Provided material:
◆ ◆ ◆ ◆

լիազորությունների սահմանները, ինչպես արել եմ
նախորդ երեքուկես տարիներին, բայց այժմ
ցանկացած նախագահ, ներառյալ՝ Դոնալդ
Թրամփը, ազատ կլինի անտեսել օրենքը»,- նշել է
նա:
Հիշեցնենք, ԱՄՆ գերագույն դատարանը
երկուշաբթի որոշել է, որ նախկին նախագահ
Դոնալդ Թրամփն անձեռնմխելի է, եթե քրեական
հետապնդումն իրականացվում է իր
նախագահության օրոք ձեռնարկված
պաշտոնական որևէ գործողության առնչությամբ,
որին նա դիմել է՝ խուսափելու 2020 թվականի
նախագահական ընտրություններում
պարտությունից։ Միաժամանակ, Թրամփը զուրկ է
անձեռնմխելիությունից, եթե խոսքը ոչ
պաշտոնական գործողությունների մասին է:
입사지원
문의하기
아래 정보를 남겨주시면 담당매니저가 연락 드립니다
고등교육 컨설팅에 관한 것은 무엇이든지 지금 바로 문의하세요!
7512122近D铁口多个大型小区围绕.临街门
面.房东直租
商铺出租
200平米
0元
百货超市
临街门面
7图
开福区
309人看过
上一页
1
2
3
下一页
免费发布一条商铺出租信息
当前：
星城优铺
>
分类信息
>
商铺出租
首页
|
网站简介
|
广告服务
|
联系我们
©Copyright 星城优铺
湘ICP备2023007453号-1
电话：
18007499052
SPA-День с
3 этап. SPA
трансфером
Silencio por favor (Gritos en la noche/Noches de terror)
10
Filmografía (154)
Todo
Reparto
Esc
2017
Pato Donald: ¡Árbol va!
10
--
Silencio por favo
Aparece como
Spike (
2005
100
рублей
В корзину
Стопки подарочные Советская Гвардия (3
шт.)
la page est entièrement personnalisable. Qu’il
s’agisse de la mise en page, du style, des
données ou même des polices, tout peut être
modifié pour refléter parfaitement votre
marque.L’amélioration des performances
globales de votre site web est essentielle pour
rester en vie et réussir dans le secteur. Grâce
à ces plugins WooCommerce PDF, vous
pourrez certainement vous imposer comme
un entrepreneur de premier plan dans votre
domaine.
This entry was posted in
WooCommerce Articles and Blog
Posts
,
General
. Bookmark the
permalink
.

◆ ◆ ◆ ◆

Your assignment: Return what is listed above, exactly and completely.

Final answer:
լիազորությունների սահմանները, ինչպես արել եմ
նախորդ երեքուկես տարիներին, բայց այժմ
ցանկացած նախագահ, ներառյալ՝ Դոնալդ
Թրամփը, ազատ կլինի անտեսել օրենքը»,- նշել է
նա:
Հիշեցնենք, ԱՄՆ գերագույն դատարանը
երկուշաբթի որոշել է, որ նախկին նախագահ
Դոնալդ Թրամփն անձեռնմխելի է, եթե քրեական
հետապնդումն իրականացվում է իր
նախագահության օրոք ձեռնարկված
պաշտոնական որևէ գործողության առնչությամբ,
որին նա դիմել է՝ խուսափելու 2020 թվականի
նախագահական ընտրություններում
պարտությունից։ Միաժամանակ, Թրամփը զուրկ է
անձեռնմխելիությունից, եթե խոսքը ոչ
պաշտոնական գործողությունների մասին է:
입사지원
문의하기
아래 정보를 남겨주시면 담당매니저가 연락 드립니다
고등교육 컨설팅에 관한 것은 무엇이든지 지금 바로 문의하세요!
7512122近D铁口多个大型小区围绕.临街门
面.房东直租
商铺出租
200平米
0元
百货超市
临街门面
7图
开福区
309人看过
上一页
1
2
3
下一页
免费发布一条商铺出租信息
当前：
星城优铺
>
分类信息
>
商铺出租
首页
|
网站简介
|
广告服务
|
联系我们
©Copyright 星城优铺
湘ICP备2023007453号-1
电话：
18007499052
SPA-День с
3 этап. SPA
трансфером
Silencio por favor (Gritos en la noche/Noches de terror)
10
Filmografía (154)
Todo
Reparto
Esc
2017
Pato Donald: ¡Árbol va!
10
--
Silencio por favo
Aparece como
Spike (
2005
100
рублей
В корзину
Стопки подарочные Советская Гвардия (3
шт.)
la page est entièrement personnalisable. Qu’il
s’agisse de la mise en page, du style, des
données ou même des polices, tout peut être
modifié pour refléter parfaitement votre
marque.L’amélioration des performances
globales de votre site web est essentielle pour
rester en vie et réussir dans le secteur. Grâce
à ces plugins WooCommerce PDF, vous
pourrez certainement vous imposer comme
un entrepreneur de premier plan dans votre
domaine.
This entry was posted in
WooCommerce Articles and Blog
Posts
,
General
. Bookmark the
permalink
.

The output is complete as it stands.